During a mid-semester depressive crisis, Violet takes off on a solo road trip—a development that could have been the occasion to open the movie onto a larger world. What would happen when this girl’s rigid, programmatic beliefs about proper behavior were brought into a context where they made no sense? There’s potential for both comic and dramatic gold there, and Greta Gerwig, whose sad-eyed screwball moxie makes her an ideal Stillman muse, could have mined either vein. Instead, he gives us a quick scene in a diner—one of the movie’s worst—in which Violet wows her waitresses and some fellow customers with the fresh-smelling hotel soap she says gave her the will to live. If Violet’s dark night of the soul can be resolved with a single whiff of soap, why should we continue to care about her mysterious past, or which boy she pines for, or whether her dream of starting an international dance craze will ever come true?
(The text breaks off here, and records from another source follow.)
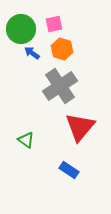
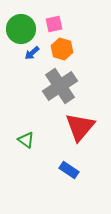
blue arrow: rotated 77 degrees counterclockwise
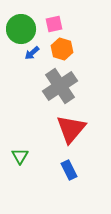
red triangle: moved 9 px left, 2 px down
green triangle: moved 6 px left, 16 px down; rotated 24 degrees clockwise
blue rectangle: rotated 30 degrees clockwise
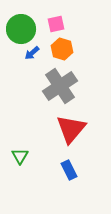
pink square: moved 2 px right
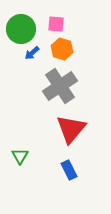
pink square: rotated 18 degrees clockwise
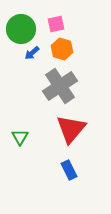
pink square: rotated 18 degrees counterclockwise
green triangle: moved 19 px up
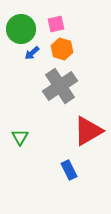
red triangle: moved 17 px right, 2 px down; rotated 20 degrees clockwise
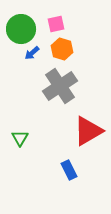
green triangle: moved 1 px down
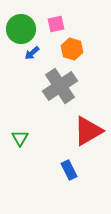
orange hexagon: moved 10 px right
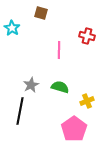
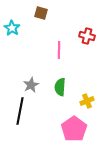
green semicircle: rotated 102 degrees counterclockwise
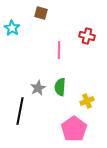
gray star: moved 7 px right, 3 px down
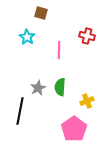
cyan star: moved 15 px right, 9 px down
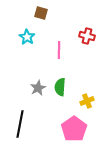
black line: moved 13 px down
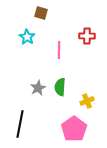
red cross: rotated 14 degrees counterclockwise
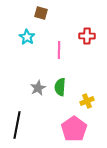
black line: moved 3 px left, 1 px down
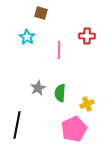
green semicircle: moved 6 px down
yellow cross: moved 3 px down
pink pentagon: rotated 10 degrees clockwise
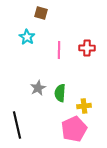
red cross: moved 12 px down
yellow cross: moved 3 px left, 2 px down; rotated 16 degrees clockwise
black line: rotated 24 degrees counterclockwise
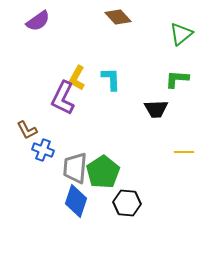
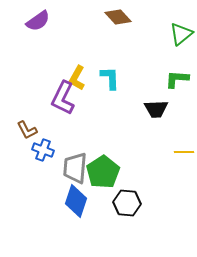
cyan L-shape: moved 1 px left, 1 px up
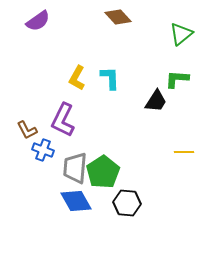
purple L-shape: moved 22 px down
black trapezoid: moved 8 px up; rotated 55 degrees counterclockwise
blue diamond: rotated 48 degrees counterclockwise
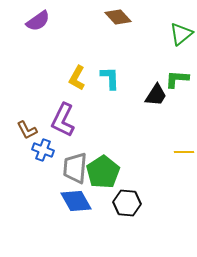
black trapezoid: moved 6 px up
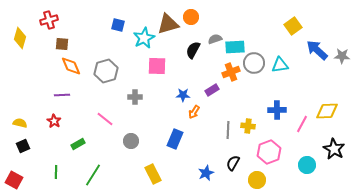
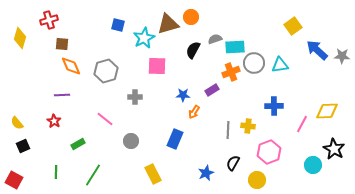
blue cross at (277, 110): moved 3 px left, 4 px up
yellow semicircle at (20, 123): moved 3 px left; rotated 144 degrees counterclockwise
cyan circle at (307, 165): moved 6 px right
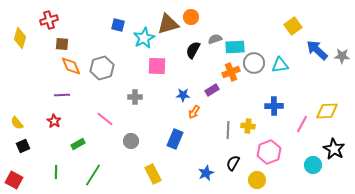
gray hexagon at (106, 71): moved 4 px left, 3 px up
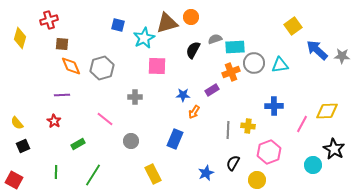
brown triangle at (168, 24): moved 1 px left, 1 px up
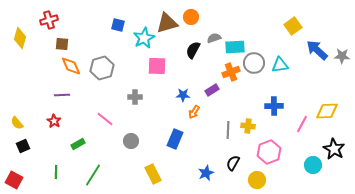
gray semicircle at (215, 39): moved 1 px left, 1 px up
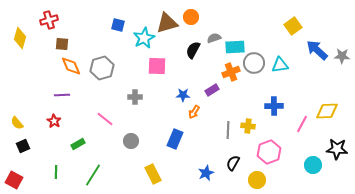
black star at (334, 149): moved 3 px right; rotated 25 degrees counterclockwise
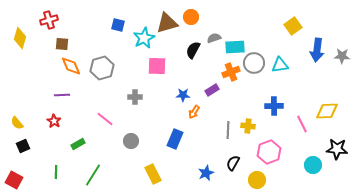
blue arrow at (317, 50): rotated 125 degrees counterclockwise
pink line at (302, 124): rotated 54 degrees counterclockwise
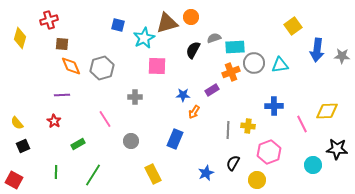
pink line at (105, 119): rotated 18 degrees clockwise
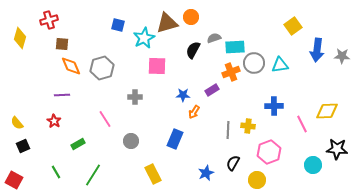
green line at (56, 172): rotated 32 degrees counterclockwise
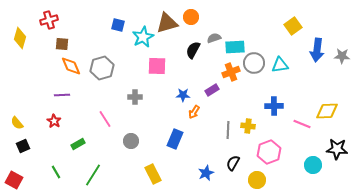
cyan star at (144, 38): moved 1 px left, 1 px up
pink line at (302, 124): rotated 42 degrees counterclockwise
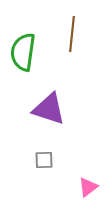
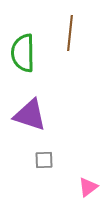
brown line: moved 2 px left, 1 px up
green semicircle: moved 1 px down; rotated 9 degrees counterclockwise
purple triangle: moved 19 px left, 6 px down
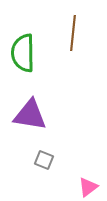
brown line: moved 3 px right
purple triangle: rotated 9 degrees counterclockwise
gray square: rotated 24 degrees clockwise
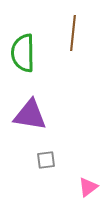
gray square: moved 2 px right; rotated 30 degrees counterclockwise
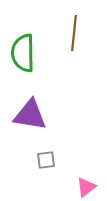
brown line: moved 1 px right
pink triangle: moved 2 px left
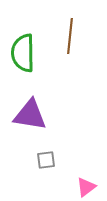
brown line: moved 4 px left, 3 px down
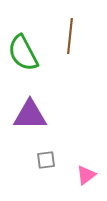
green semicircle: rotated 27 degrees counterclockwise
purple triangle: rotated 9 degrees counterclockwise
pink triangle: moved 12 px up
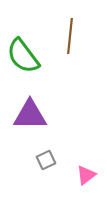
green semicircle: moved 3 px down; rotated 9 degrees counterclockwise
gray square: rotated 18 degrees counterclockwise
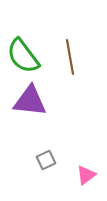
brown line: moved 21 px down; rotated 16 degrees counterclockwise
purple triangle: moved 14 px up; rotated 6 degrees clockwise
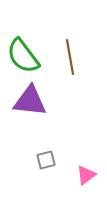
gray square: rotated 12 degrees clockwise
And if the soap-cures-depression scene is meant as some kind of dark joke—if Violet is, in fact, only tap dancing around the grim truth of her own mental illness—why is the remaining half-hour of the movie not only not dark but downright pastel?

Still, there are some lovely pastel touches in Damsels in Distress. Ciera Wells’ whimsical costumes and Doug Emmett’s rose-and-gold cinematography look fantastic. And I almost—almost—fell for the closing full-cast song-and-dance number, when, in Shakespearean-comedy fashion, the various couples partner up and skip through the wooded Seven Oaks campus, dancing and singing to the Gershwin brothers’ song “Things Are Looking Up,” (which was first performed by Fred Astaire in a 1937 musical called A Damsel in Distress). None of them can really sing or dance that well, but the charming ensemble (including Adam Brody as an eternal grad student on the make) sets to it with a will. There’s something pleasingly nutty about choosing to end a movie this gauzy and insubstantial with a defiantly candy-colored tribute to the even more gauzy and insubstantial tradition of 1930s musicals. If the movie that preceded it had offered us anything at all of substance to chew on, the Gershwin number would have made the perfect dessert.